Australia is the key bearish counterweight. For 2026/27, ABARES expects lentil production around 2.2 million tonnes, up roughly 3% year-on-year and setting a record high. Area has expanded markedly in Victoria and South Australia (around +12% in the latter), with Western Australia and New South Wales also increasing plantings. The crop benefits from good adaptation to relatively dry conditions and nitrogen‑fixing advantages that lower fertilizer needs, supporting aggressive export offers that restrain global prices.
Fundamentals & Weather
Global fundamentals are finely balanced. On one hand, reduced Canadian acreage and emerging drought stress point to tighter medium‑term supply, particularly in higher‑quality greens. On the other, Australia’s record crop and still‑ample carryover from previous seasons are keeping export pipelines well supplied, especially for red and medium green types.

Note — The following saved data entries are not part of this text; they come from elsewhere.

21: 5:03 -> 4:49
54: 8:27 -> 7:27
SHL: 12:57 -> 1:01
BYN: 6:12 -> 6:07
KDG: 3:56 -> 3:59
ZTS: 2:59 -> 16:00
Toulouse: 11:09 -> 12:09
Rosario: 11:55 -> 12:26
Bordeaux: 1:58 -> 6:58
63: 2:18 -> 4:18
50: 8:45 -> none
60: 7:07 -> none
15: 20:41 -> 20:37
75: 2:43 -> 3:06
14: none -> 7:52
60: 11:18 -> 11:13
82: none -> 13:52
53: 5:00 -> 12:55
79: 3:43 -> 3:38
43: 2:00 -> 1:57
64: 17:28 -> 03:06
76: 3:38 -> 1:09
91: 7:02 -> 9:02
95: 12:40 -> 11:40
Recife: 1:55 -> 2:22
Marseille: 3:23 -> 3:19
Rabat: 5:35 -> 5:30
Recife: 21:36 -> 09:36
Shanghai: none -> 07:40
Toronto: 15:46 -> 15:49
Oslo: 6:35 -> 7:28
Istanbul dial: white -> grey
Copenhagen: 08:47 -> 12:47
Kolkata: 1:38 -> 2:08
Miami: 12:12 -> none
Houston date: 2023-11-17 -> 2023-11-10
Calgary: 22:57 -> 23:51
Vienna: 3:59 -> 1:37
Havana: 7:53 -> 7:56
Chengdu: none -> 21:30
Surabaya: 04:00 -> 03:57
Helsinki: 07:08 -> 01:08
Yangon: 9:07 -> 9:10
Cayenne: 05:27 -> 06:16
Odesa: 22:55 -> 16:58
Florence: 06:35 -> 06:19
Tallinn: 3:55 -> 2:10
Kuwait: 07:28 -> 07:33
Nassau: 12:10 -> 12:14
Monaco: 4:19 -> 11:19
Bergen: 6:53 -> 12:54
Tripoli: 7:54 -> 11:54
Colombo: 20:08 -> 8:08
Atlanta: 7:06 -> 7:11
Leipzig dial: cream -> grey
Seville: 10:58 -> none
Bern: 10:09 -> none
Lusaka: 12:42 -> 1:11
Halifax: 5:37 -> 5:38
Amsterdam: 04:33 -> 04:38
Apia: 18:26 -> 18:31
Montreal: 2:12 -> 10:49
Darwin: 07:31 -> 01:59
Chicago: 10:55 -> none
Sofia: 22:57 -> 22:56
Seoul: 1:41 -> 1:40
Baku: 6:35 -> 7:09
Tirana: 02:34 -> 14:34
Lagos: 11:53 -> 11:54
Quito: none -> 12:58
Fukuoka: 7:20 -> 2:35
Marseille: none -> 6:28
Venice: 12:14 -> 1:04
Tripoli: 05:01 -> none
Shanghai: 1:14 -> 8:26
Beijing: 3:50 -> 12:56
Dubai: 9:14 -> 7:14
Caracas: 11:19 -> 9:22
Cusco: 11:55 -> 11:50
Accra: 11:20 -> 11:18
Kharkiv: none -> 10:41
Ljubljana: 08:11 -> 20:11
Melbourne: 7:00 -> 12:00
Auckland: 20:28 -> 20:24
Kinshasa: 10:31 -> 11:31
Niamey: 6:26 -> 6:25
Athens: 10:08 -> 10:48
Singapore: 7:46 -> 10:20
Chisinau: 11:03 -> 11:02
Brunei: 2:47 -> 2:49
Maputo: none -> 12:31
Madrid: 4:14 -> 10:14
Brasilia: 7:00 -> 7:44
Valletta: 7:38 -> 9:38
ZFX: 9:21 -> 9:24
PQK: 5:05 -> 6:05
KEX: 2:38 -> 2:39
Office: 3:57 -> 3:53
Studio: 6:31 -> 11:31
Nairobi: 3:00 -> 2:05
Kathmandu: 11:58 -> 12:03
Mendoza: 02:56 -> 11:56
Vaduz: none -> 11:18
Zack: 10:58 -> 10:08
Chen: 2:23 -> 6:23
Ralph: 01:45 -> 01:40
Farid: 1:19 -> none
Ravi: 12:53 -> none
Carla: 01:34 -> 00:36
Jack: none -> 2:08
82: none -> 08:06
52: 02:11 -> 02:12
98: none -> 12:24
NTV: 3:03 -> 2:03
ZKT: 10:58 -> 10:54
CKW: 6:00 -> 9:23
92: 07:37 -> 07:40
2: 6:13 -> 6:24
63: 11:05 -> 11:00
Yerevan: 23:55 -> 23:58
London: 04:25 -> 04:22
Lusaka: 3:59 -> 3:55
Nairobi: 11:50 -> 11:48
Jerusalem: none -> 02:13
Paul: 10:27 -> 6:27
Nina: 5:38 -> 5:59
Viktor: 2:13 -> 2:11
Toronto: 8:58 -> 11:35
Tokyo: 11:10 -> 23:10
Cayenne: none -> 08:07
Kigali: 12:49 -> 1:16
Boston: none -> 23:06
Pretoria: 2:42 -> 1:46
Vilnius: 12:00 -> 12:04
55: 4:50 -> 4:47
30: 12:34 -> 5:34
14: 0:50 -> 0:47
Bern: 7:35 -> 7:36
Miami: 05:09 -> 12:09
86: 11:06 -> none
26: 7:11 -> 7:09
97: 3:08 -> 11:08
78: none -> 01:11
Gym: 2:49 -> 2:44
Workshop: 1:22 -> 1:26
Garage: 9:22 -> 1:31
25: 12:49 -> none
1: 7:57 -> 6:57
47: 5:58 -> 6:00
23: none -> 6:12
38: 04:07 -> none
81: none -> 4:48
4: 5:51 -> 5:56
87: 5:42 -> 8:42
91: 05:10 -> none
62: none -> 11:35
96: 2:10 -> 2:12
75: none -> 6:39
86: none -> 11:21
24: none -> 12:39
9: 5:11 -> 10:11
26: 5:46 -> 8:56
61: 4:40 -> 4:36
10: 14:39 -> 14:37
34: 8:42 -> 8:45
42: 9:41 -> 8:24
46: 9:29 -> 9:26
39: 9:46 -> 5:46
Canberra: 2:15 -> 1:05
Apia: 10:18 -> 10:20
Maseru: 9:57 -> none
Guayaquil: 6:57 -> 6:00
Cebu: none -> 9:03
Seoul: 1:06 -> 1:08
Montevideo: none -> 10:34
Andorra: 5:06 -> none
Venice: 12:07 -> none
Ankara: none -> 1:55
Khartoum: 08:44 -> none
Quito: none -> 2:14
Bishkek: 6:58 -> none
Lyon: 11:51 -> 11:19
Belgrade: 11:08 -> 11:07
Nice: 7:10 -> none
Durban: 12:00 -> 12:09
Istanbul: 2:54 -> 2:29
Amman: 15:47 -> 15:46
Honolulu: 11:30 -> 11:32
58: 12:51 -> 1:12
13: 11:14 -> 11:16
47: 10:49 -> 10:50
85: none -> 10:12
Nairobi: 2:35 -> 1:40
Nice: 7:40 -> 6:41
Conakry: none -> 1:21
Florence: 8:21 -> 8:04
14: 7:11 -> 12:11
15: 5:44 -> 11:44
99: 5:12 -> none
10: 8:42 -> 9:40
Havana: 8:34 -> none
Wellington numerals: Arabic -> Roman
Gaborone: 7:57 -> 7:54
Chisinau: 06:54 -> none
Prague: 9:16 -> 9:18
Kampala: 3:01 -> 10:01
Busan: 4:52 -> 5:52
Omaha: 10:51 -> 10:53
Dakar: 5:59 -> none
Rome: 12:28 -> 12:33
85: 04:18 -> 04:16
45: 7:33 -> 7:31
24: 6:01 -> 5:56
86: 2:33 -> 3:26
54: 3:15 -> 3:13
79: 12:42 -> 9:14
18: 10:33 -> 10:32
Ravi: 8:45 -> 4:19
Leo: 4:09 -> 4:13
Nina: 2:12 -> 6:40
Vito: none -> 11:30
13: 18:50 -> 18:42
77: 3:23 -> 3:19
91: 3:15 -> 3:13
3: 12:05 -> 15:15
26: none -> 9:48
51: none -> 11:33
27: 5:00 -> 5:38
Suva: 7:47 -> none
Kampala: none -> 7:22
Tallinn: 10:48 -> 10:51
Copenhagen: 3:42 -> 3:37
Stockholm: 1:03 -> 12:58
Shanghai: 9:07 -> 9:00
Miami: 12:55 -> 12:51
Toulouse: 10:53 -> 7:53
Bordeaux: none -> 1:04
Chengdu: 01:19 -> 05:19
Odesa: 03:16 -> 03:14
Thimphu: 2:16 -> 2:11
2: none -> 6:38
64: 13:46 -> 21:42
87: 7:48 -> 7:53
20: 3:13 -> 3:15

Weather is the main near‑term variable. In Canada, any further deterioration in Prairie moisture would quickly translate into lower yield expectations and stronger support for green lentil prices into Q4 2026. In India, continued monsoon underperformance through July would curb pulse plantings and raise the risk of government intervention (stock releases or import policy changes) later in the marketing year to contain food inflation.
From a demand perspective, China’s broader import data show resilient inbound flows despite macro headwinds, indicating that protein and food/feed demand remain solid. For lentils specifically, steady consumption in urban food service and blended plant-protein products is likely to underpin import demand for both Canadian and Australian origins, while domestic small green production serves more price‑sensitive or regional channels.
Outlook & Trading Strategy
In the next 1–3 months, the lentil market is likely to remain range‑bound globally: Canada’s tightening outlook and Indian monsoon risk will offer support, while heavy Australian export availability caps rallies. For China FOB Beijing small greens, this suggests a mildly firmer bias but limited upside unless Canadian weather deteriorates sharply or India suffers a significant production shortfall.
- For importers in China: Consider covering a portion of Q4 2026 and early 2027 needs now, while prices are anchored by Australian competition. Maintain flexibility on origin mix (Canada vs. Australia) to arbitrage any regional price shifts.
- For exporters (Canada/Australia): Canadian sellers may retain some upside optionality, but should use rallies to forward-sell given Australia’s record crop overhang. Australian exporters can focus on volume sales into South and East Asia, using price competitiveness to gain share.
- For Chinese domestic producers: The gradual firming in FOB Beijing small green prices supports maintaining or slightly expanding area, but producers should hedge where possible, as international benchmarks remain under pressure.
3-day Regional Price Direction (EUR, indicative)
- China (FOB Beijing, small green): Slightly firmer tone (+0 to +1%) on steady demand and bullish North American sentiment.
- Canada (FOB West Coast equivalents): Mostly stable to slightly softer (0 to -1%) for reds and medium greens, capped by Australian offers.
- Australia (FOB, bulk exports): Stable; record crop expectations already priced in, with trade focused on execution rather than new price moves.